◆ **Assignment**: Report every line in the records below that holds the word "życie".

◆ **Source information**:

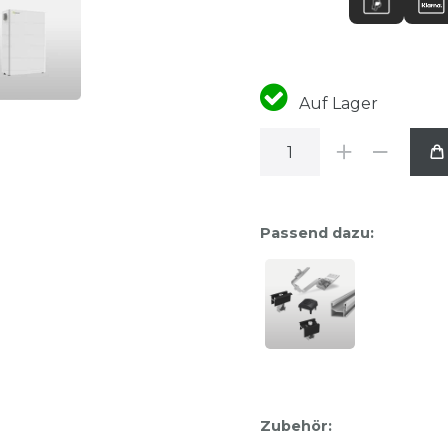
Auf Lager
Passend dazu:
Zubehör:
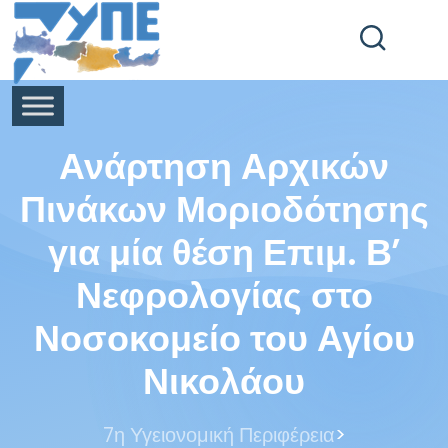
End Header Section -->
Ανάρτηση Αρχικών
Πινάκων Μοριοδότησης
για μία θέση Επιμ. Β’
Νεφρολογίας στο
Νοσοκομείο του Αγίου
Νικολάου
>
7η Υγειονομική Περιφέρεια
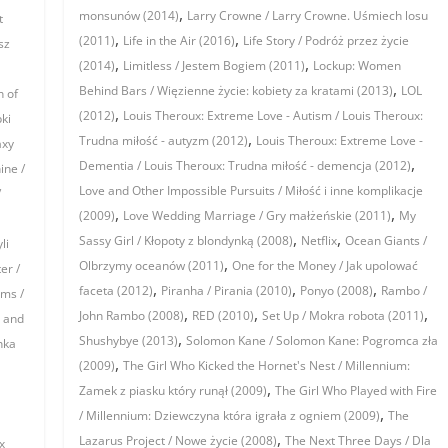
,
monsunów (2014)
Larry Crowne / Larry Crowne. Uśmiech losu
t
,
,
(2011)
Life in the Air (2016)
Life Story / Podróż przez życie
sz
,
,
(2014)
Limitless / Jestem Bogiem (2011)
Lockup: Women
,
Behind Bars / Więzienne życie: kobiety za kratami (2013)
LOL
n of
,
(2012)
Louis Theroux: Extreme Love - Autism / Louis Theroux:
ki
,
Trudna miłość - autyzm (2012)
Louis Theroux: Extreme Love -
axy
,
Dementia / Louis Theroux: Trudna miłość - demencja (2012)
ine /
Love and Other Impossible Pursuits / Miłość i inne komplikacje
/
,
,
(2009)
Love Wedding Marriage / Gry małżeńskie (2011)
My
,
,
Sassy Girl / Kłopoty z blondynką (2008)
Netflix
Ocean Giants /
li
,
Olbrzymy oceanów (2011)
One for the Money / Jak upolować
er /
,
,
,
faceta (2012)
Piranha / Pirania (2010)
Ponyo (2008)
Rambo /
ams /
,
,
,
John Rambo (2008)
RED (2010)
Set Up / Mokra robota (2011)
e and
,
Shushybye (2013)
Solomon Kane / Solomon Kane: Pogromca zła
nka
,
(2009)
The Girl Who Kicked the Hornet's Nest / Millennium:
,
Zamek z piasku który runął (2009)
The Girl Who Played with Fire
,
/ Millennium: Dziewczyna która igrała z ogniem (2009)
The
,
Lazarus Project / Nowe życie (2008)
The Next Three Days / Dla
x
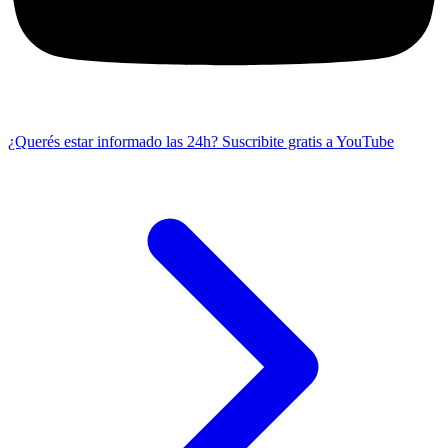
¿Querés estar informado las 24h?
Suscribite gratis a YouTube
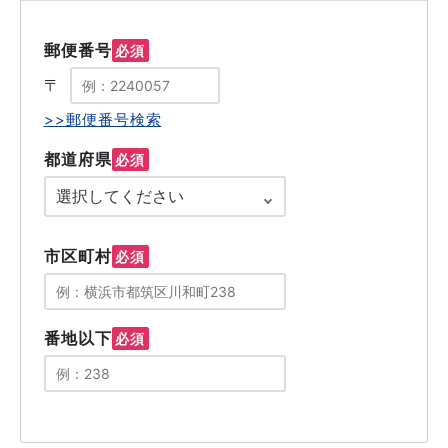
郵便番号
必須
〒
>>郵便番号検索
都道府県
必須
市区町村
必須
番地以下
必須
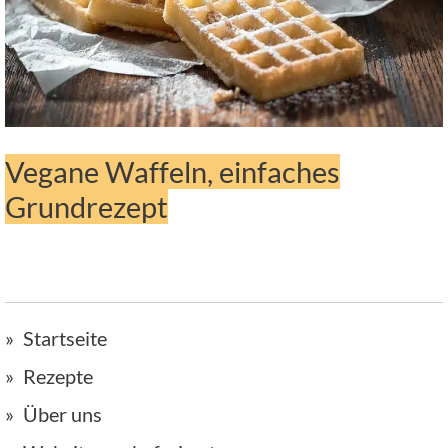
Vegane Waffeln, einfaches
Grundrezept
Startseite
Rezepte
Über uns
--
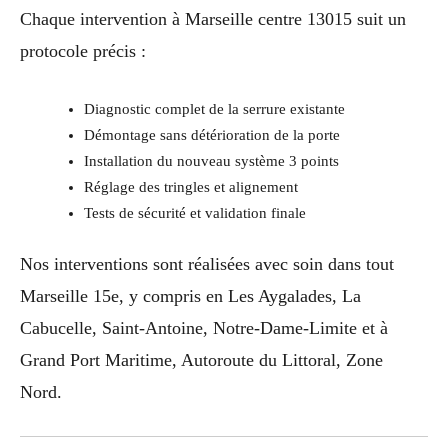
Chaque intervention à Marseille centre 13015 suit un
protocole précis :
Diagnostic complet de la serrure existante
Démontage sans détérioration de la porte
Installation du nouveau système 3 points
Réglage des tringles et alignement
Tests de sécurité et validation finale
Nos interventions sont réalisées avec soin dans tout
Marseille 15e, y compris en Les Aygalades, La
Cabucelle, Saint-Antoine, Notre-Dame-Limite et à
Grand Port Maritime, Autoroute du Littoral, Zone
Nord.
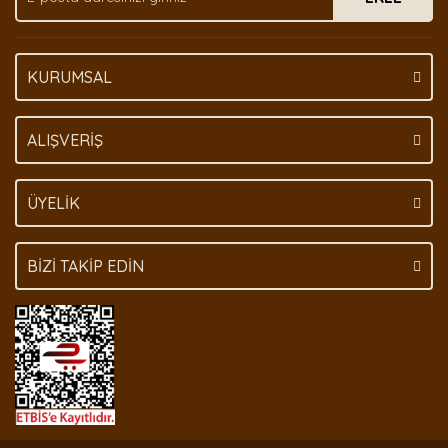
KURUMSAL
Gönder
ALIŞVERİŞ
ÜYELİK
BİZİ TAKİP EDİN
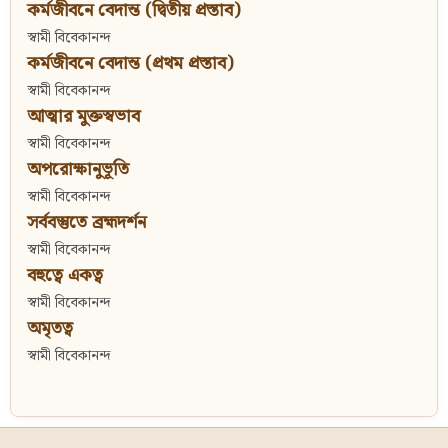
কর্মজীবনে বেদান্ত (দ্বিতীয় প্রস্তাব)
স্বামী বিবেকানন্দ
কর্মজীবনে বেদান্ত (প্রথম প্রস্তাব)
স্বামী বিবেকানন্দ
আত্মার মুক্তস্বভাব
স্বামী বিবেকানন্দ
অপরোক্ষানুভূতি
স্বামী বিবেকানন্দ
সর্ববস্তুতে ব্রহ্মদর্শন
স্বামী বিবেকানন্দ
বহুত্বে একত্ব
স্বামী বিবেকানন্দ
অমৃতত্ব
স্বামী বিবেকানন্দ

◆ **Task result**:
Life Story / Podróż przez życie
Behind Bars / Więzienne życie: kobiety za kratami (2013)
Lazarus Project / Nowe życie (2008)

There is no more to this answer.